Dans une salle de sport d'Istanbul, Saýara une femme de ménage immigrée, va venger la mort de sa sœur, sauvagement violée, battue et assassinée, par son amant qui est également le gérant de la salle de sport où travaille Saýara, et sa bande d'amis malfaiteurs et truands locaux.
Un vigilante movie, violent et sanguinaire, qui puise dans les tréfonds de l'âme humaine pour recracher toute sa haine et son désir de vengeance dans un déferlement de rage exacerbée, rien que ça.
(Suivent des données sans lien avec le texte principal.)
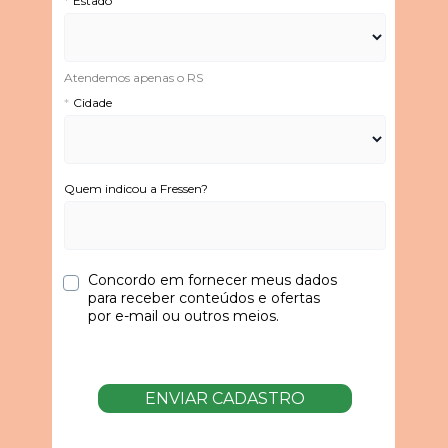
*
Estado
Atendemos apenas o RS
*
Cidade
Quem indicou a Fressen?
Concordo em fornecer meus dados 
para receber conteúdos e ofertas 
por e-mail ou outros meios.
ENVIAR CADASTRO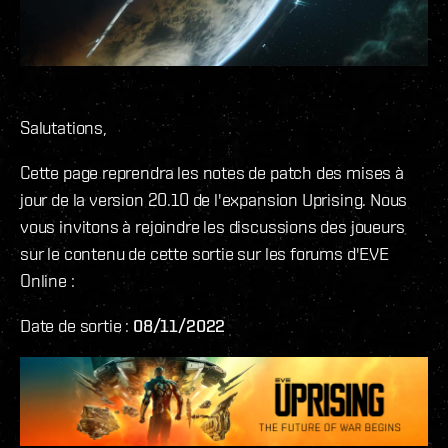
Salutations,
Cette page reprendra les notes de patch des mises à
jour de la version 20.10 de l'expansion Uprising. Nous
vous invitons à rejoindre les discussions des joueurs
sur le contenu de cette sortie sur les forums d'EVE
Online :
Date de sortie :
08/11/2022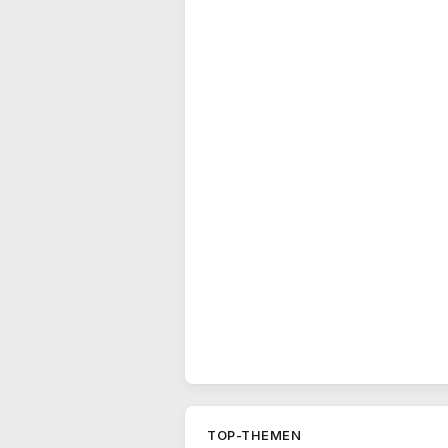
TOP-THEMEN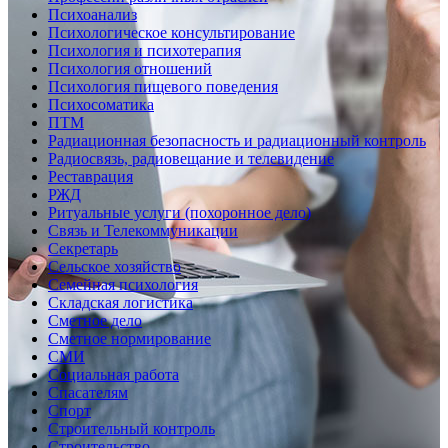
Психоанализ
Психологическое консультирование
Психология и психотерапия
Психология отношений
Психология пищевого поведения
Психосоматика
ПТМ
Радиационная безопасность и радиационный контроль
Радиосвязь, радиовещание и телевидение
Реставрация
РЖД
Ритуальные услуги (похоронное дело)
Связь и Телекоммуникации
Секретарь
Сельское хозяйство
Семейная психология
Складская логистика
Сметное дело
Сметное нормирование
СМИ
Социальная работа
Спасателям
Спорт
Строительный контроль
Строительство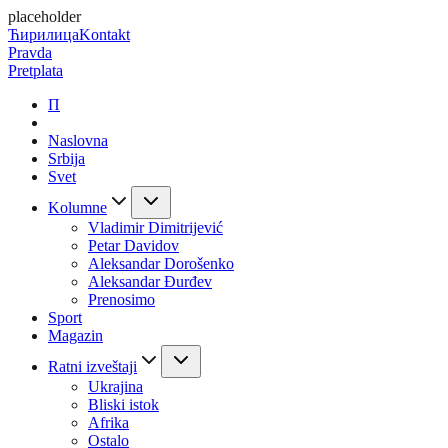
placeholder
Ћирилица
Kontakt
Pravda
Pretplata
П
Naslovna
Srbija
Svet
Kolumne
Vladimir Dimitrijević
Petar Davidov
Aleksandar Dorošenko
Aleksandar Đurđev
Prenosimo
Sport
Magazin
Ratni izveštaji
Ukrajina
Bliski istok
Afrika
Ostalo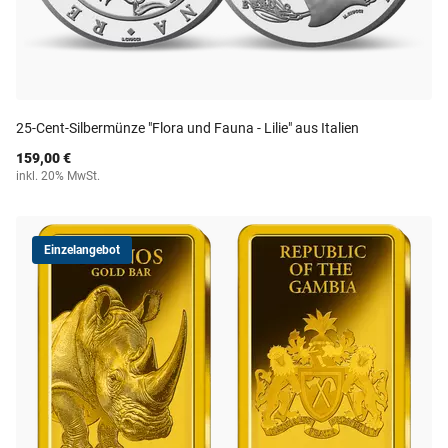
25-Cent-Silbermünze "Flora und Fauna - Lilie" aus Italien
159,00 €
inkl. 20% MwSt.
Einzelangebot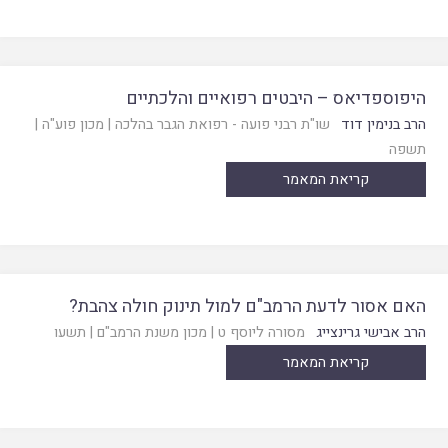
היפוספדיאס – היבטים רפואיים והלכתיים
הרב בנימין דוד
שו"ת רבני פועה - רפואת הגבר בהלכה
|
מכון פוע"ה
|
תשפה
קריאת המאמר
האם אסור לדעת הרמב"ם למול תינוק חולה צהבת?
הרב אבישי גרינצייג
מסורה ליוסף ט
|
מכון משנת הרמב"ם
|
תשעו
קריאת המאמר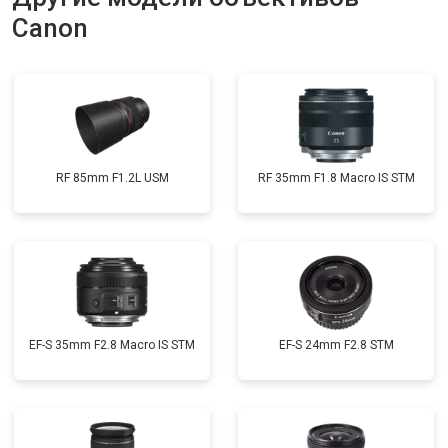
Canon
RF 85mm F1.2L USM
RF 35mm F1.8 Macro IS STM
EF-S 35mm F2.8 Macro IS STM
EF-S 24mm F2.8 STM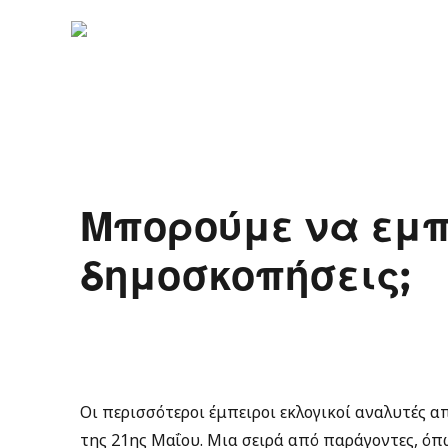
Μπορούμε να εμπ
δημοσκοπήσεις;
Οι περισσότεροι έμπειροι εκλογικοί αναλυτές 
της 21ης Μαΐου. Μια σειρά από παράγοντες, όπ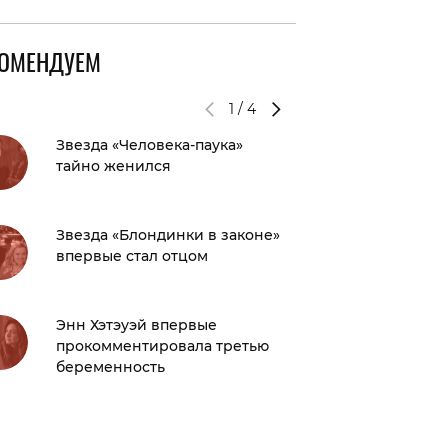
КОМЕНДУЕМ
1
/
4
Звезда «Человека-паука»
Как мож
тайно женился
прекра
детей, 
пожаре,
Звезда «Блондинки в законе»
впервые стал отцом
Ходят с
тема с
Институ
Энн Хэтэуэй впервые
удивиш
прокомментировала третью
беременность
Во Фра
петици
Брижит
случил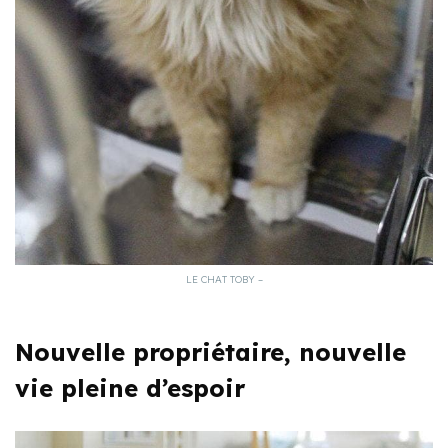
LE CHAT TOBY –
Nouvelle propriétaire, nouvelle
vie pleine d’espoir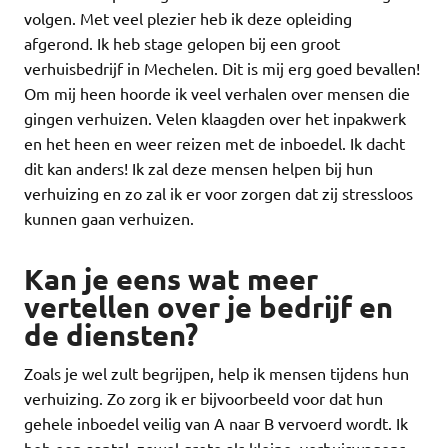
volgen. Met veel plezier heb ik deze opleiding
afgerond. Ik heb stage gelopen bij een groot
verhuisbedrijf in Mechelen. Dit is mij erg goed bevallen!
Om mij heen hoorde ik veel verhalen over mensen die
gingen verhuizen. Velen klaagden over het inpakwerk
en het heen en weer reizen met de inboedel. Ik dacht
dit kan anders! Ik zal deze mensen helpen bij hun
verhuizing en zo zal ik er voor zorgen dat zij stressloos
kunnen gaan verhuizen.
Kan je eens wat meer
vertellen over je bedrijf en
de diensten?
Zoals je wel zult begrijpen, help ik mensen tijdens hun
verhuizing. Zo zorg ik er bijvoorbeeld voor dat hun
gehele inboedel veilig van A naar B vervoerd wordt. Ik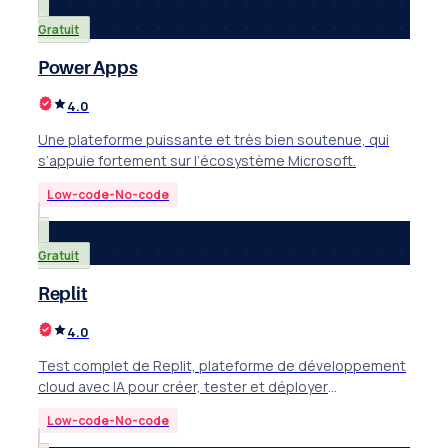
Gratuit
Power Apps
4.0
Une plateforme puissante et très bien soutenue, qui
s’appuie fortement sur l’écosystème Microsoft.
Low-code-No-code
Gratuit
Replit
4.0
Test complet de Replit, plateforme de développement
cloud avec IA pour créer, tester et déployer
applications depuis le navigateur. Note 4/5.
Low-code-No-code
On nous présente la vie pas marrante d'une jeune immigrée du Turkménistan, qui, sous sa condition de femme de ménage croyante et discrète, cache en réalité une bête de combat, entraînée dès son plus jeune âge aux arts martiaux.
Un schéma très classique, qui n'offre pas grand chose de nouveau dans l'esprit revanchard, mais qui se démarque par l'originalité de son récit, et surtout une hargne débridée et des combats à mains nues d'une rare intensité, et au moins, on va direct à l'essentiel.
Du sang, du sang et encore du sang, un beau programme pour ceux qui demandent à voir un bon défouloir, l'empathie envers le personnage principal décuplant le plaisir sadique qu'on éprouve à voir souffrir et périr un à un les tortionnaires, tous plus coupables les uns que les autres.
Même si l'action met un certain temps à ce mettre en place, notamment avec certains passages pas forcément nécessaires, l'exposition est un poil laborieuse, on ne va pas bouder une telle démonstration de violence outrancière dans la seconde moitié du film.
Ça castagne dans tous les sens, c'est tendu et bien rythmé une fois le mode "vengeance" enclenché, et les scènes de pugilat bien que démonstratives, restent cohérentes et assez réalistes, ce qui compense un peu un scénario classique, et évite de tomber dans un plagiat de film d'action bête et couillu.
Le propos radical, pessimiste du film est appuyé par une photographie sombre qui renforce l'inconfort du spectateur.
Un film âpre et généreux qui ravira les amateurs du genre, si vous avez apprécié autant RAMBO, qu'IRREVERSIBLE, et que vous êtes déjà nostalgiques de l'hémoglobine déversée dans le PROJET WOLF HUNTING, regardez SAÝARA, vous ne serez pas déçus.